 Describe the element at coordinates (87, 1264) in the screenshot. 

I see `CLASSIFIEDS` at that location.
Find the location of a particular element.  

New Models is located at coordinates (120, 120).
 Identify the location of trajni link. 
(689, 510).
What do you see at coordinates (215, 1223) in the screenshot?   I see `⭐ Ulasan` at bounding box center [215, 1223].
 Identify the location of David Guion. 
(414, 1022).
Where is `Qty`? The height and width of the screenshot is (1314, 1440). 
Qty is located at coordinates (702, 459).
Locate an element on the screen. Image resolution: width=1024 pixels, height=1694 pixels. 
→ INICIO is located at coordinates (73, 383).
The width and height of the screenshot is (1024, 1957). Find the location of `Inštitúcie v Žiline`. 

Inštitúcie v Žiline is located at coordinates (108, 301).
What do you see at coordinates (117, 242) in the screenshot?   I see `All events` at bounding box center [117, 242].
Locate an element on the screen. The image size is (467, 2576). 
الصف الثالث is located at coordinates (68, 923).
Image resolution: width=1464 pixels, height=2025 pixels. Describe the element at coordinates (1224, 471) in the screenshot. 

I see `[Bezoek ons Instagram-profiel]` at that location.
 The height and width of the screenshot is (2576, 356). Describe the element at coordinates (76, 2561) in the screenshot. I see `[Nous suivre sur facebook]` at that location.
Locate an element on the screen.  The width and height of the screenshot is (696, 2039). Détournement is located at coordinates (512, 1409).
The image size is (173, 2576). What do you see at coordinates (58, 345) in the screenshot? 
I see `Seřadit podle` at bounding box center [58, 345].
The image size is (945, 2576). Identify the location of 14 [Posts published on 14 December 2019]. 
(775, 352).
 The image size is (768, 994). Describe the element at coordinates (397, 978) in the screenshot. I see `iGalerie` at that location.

**PROBLEM DETAILS**
With nothing added or dropped, retype the listing above.

**TASK RESULT**
 Describe the element at coordinates (87, 1264) in the screenshot. 

I see `CLASSIFIEDS` at that location.
Find the location of a particular element.  

New Models is located at coordinates (120, 120).
 Identify the location of trajni link. 
(689, 510).
What do you see at coordinates (215, 1223) in the screenshot?   I see `⭐ Ulasan` at bounding box center [215, 1223].
 Identify the location of David Guion. 
(414, 1022).
Where is `Qty`? The height and width of the screenshot is (1314, 1440). 
Qty is located at coordinates (702, 459).
Locate an element on the screen. Image resolution: width=1024 pixels, height=1694 pixels. 
→ INICIO is located at coordinates (73, 383).
The width and height of the screenshot is (1024, 1957). Find the location of `Inštitúcie v Žiline`. 

Inštitúcie v Žiline is located at coordinates (108, 301).
What do you see at coordinates (117, 242) in the screenshot?   I see `All events` at bounding box center [117, 242].
Locate an element on the screen. The image size is (467, 2576). 
الصف الثالث is located at coordinates (68, 923).
Image resolution: width=1464 pixels, height=2025 pixels. Describe the element at coordinates (1224, 471) in the screenshot. 

I see `[Bezoek ons Instagram-profiel]` at that location.
 The height and width of the screenshot is (2576, 356). Describe the element at coordinates (76, 2561) in the screenshot. I see `[Nous suivre sur facebook]` at that location.
Locate an element on the screen.  The width and height of the screenshot is (696, 2039). Détournement is located at coordinates (512, 1409).
The image size is (173, 2576). What do you see at coordinates (58, 345) in the screenshot? 
I see `Seřadit podle` at bounding box center [58, 345].
The image size is (945, 2576). Identify the location of 14 [Posts published on 14 December 2019]. 
(775, 352).
 The image size is (768, 994). Describe the element at coordinates (397, 978) in the screenshot. I see `iGalerie` at that location.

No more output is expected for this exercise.